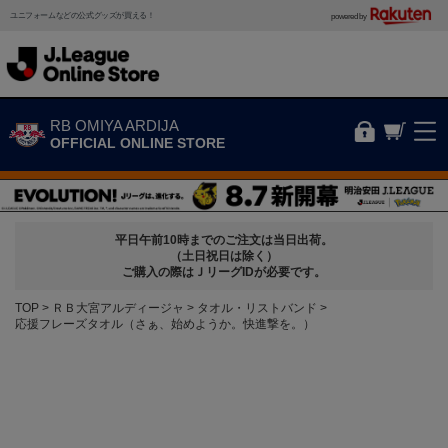
ユニフォームなどの公式グッズが買える！
powered by
RB OMIYA ARDIJA
OFFICIAL ONLINE STORE
平日午前10時までのご注文は当日出荷。
（土日祝日は除く）
ご購入の際はＪリーグIDが必要です。
TOP
ＲＢ大宮アルディージャ
タオル・リストバンド
応援フレーズタオル（さぁ、始めようか。快進撃を。）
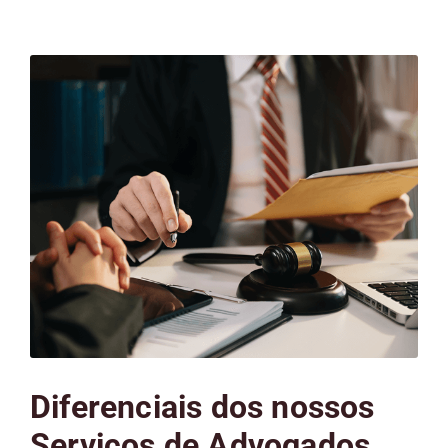
Diferenciais dos nossos
Serviços de Advogados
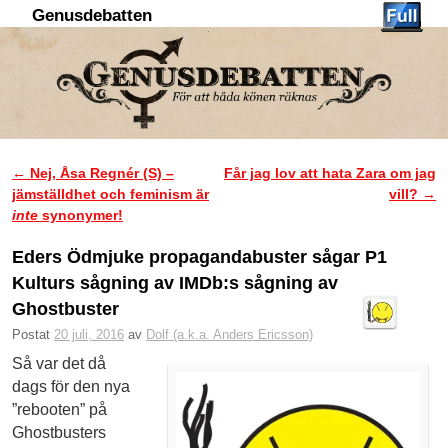
Genusdebatten
Hoppa till huvudinnehåll
Hoppa till sekundärt innehåll
←
Nej, Åsa Regnér (S) –
Får jag lov att hata Zara om jag
Inläggsnavigering
jämställdhet och feminism är
vill?
→
inte
synonymer!
Eders Ödmjuke propagandabuster sågar P1
Kulturs sågning av IMDb:s sågning av
Ghostbuster
Postat
20 juli, 2016
av
Dolf (a.k.a. Anders Ericsson)
Så var det då
dags för den nya
”rebooten” på
Ghostbusters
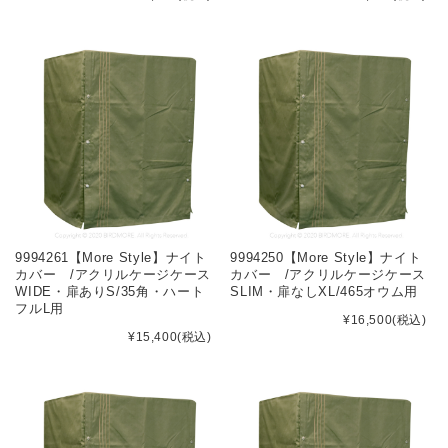
9994261【More Style】ナイト
9994250【More Style】ナイト
カバー /アクリルケージケース
カバー /アクリルケージケース
WIDE・扉ありS/35角・ハート
SLIM・扉なしXL/465オウム用
フルL用
¥16,500
(税込)
¥15,400
(税込)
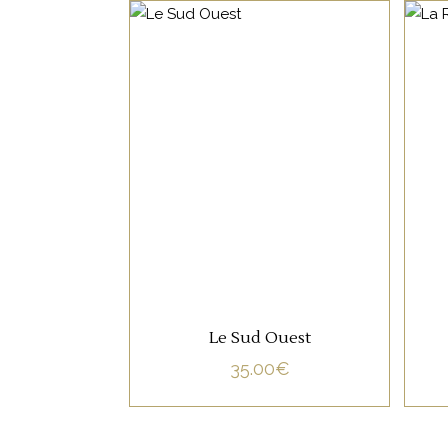
NON CATÉGORISÉ
LIRE LA SUITE
Le Sud Ouest
35.00
€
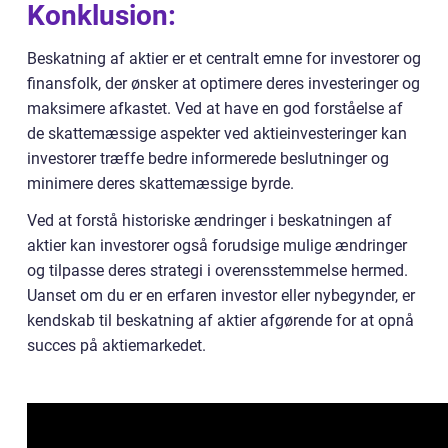
Konklusion:
Beskatning af aktier er et centralt emne for investorer og
finansfolk, der ønsker at optimere deres investeringer og
maksimere afkastet. Ved at have en god forståelse af
de skattemæssige aspekter ved aktieinvesteringer kan
investorer træffe bedre informerede beslutninger og
minimere deres skattemæssige byrde.
Ved at forstå historiske ændringer i beskatningen af
aktier kan investorer også forudsige mulige ændringer
og tilpasse deres strategi i overensstemmelse hermed.
Uanset om du er en erfaren investor eller nybegynder, er
kendskab til beskatning af aktier afgørende for at opnå
succes på aktiemarkedet.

### What is needed
In the material above, find the lines that contain "investorer" and show them.

### Result below
Beskatning af aktier er et centralt emne for investorer og
investorer træffe bedre informerede beslutninger og
aktier kan investorer også forudsige mulige ændringer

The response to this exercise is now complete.